Your final question comes from Yves Siegel - Credit Suisse.
Yves Siegel - Credit Suisse
Two questions, one is as you look at the remaining portfolio, any opportunity for further tuning of or rationalization of assets?
We absolutely are looking at that, and we would consider sales of any of our non-core assets. Nothing, other than our position, Indiana, Kentucky, New Albany Shale, that’s probably nothing as clear non-core as our premium based assets were. However, we have received unsolicited offers, and we are talking with several different banks about potential as it sales.

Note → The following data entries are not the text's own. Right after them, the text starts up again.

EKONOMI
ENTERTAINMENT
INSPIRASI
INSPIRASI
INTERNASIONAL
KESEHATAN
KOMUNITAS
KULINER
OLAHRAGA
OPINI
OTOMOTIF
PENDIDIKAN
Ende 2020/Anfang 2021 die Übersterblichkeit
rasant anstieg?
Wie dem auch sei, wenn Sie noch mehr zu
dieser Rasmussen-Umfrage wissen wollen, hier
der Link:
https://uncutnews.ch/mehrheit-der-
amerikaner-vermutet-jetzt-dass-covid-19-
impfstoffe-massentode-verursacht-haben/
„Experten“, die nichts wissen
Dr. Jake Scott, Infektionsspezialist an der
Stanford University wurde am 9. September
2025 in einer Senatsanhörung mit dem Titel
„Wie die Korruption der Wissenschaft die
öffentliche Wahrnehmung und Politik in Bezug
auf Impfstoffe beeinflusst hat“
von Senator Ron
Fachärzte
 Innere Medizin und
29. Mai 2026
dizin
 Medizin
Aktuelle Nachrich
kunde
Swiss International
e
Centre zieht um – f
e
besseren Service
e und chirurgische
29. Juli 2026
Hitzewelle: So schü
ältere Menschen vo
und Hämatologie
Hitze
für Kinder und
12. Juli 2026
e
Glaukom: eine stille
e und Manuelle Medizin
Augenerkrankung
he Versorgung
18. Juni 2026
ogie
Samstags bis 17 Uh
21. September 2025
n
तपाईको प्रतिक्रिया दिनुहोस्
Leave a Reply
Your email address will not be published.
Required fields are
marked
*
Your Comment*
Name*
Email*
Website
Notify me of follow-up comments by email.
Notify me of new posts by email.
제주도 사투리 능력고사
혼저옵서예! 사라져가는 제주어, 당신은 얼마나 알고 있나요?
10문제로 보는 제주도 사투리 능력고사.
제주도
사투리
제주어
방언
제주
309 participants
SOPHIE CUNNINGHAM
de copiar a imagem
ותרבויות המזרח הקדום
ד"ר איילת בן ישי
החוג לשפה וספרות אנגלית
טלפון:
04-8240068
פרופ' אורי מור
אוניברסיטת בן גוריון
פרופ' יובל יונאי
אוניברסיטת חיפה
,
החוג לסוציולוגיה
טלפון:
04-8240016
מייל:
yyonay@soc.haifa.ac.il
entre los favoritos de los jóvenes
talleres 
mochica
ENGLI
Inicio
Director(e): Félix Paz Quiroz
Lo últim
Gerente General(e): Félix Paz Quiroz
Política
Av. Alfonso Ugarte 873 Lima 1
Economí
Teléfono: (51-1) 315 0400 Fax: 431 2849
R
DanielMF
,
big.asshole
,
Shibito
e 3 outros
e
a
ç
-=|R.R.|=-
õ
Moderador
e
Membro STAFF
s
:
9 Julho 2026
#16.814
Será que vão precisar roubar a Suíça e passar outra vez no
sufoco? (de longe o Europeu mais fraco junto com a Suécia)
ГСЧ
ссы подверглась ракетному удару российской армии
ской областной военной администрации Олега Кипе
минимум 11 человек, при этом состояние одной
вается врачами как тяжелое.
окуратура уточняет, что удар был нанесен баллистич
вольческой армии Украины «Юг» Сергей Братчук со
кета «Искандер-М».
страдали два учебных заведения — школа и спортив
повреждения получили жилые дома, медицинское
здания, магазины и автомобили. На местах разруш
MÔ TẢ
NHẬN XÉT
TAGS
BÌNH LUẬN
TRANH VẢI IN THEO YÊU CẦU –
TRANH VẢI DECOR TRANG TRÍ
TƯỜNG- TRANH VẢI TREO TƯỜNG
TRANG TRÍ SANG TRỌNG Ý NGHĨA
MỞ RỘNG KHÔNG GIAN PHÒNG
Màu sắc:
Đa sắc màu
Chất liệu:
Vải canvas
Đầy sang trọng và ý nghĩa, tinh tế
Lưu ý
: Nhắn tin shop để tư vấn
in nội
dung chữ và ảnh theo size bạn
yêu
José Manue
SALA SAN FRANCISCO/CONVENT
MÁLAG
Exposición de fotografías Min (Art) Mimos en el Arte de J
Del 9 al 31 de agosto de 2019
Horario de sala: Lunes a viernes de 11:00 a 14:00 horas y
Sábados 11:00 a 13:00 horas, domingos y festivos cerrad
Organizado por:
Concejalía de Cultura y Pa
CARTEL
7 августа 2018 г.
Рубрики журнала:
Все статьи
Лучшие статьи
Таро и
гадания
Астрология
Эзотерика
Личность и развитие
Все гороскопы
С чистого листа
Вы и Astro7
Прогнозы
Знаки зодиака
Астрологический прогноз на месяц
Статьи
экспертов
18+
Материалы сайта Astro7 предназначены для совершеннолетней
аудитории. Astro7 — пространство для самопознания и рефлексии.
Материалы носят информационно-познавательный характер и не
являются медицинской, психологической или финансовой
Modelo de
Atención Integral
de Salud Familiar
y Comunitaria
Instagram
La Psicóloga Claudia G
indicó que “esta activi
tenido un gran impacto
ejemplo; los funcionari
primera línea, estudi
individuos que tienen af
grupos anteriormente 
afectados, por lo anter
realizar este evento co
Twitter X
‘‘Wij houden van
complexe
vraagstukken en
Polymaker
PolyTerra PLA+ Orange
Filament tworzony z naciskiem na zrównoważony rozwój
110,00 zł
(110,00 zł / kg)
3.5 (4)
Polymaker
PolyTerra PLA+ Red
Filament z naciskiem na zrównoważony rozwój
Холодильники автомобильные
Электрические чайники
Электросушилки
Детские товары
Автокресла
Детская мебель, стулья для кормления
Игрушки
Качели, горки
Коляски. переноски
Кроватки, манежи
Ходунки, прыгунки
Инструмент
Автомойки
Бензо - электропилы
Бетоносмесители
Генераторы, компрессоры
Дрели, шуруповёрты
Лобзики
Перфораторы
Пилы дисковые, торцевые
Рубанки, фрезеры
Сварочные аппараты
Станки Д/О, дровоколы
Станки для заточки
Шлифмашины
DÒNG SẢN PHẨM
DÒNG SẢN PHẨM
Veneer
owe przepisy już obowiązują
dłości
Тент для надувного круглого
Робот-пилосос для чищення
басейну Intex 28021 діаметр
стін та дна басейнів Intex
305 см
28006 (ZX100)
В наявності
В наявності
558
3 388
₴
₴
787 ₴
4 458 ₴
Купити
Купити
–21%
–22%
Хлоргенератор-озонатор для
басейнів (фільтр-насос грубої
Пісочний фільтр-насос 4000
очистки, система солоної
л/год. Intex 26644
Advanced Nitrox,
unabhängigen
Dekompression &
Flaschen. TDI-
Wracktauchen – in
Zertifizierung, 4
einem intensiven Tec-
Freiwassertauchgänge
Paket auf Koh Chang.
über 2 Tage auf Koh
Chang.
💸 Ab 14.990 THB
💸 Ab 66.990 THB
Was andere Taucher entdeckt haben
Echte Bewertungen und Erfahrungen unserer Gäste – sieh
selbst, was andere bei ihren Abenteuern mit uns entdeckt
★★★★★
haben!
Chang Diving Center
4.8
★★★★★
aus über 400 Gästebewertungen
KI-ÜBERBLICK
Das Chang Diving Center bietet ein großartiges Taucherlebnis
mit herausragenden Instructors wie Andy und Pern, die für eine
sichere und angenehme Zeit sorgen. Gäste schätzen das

So we’re looking at them, and it really depends, but frankly, we like all of the assets in our portfolio today, and while some maybe attractive as sales candidates, we think there’s a lot of potential in them. So we’re not going to be selling unless we have a good offer and really serves corporate or partnership purpose.
Yves Siegel - Credit Suisse
The follow up question, when you make the decision to increase the budget, what kind of commodity prices are you assuming when you’re looking at committing the incremental dollars?
We run a series of sensitivities, from our base case at $40 oil and $4 natural gas up to the current strip case and as you know, we are heavily hedged, and we do continue to hedge our production as we move forward and so we’re weighing, kind of the $40 case as well as some various sensitivities all the way up to the strip on to make those determinations, and we do have very strong economics on our oil properties with all those sensitivities we’ve been running.
(Operator Instructions) At this time, there are no additional questions in the queue. I’d like to turn the call back over to Mr. Washburn for any additional or closing remarks.
Thanks to all of you this morning for your participation. On behalf of Randy, Mark, Jim, Greg and the entire BreitBurn team, I thank everyone on the call today for their participation.
That concludes today’s conference. We appreciate your participation.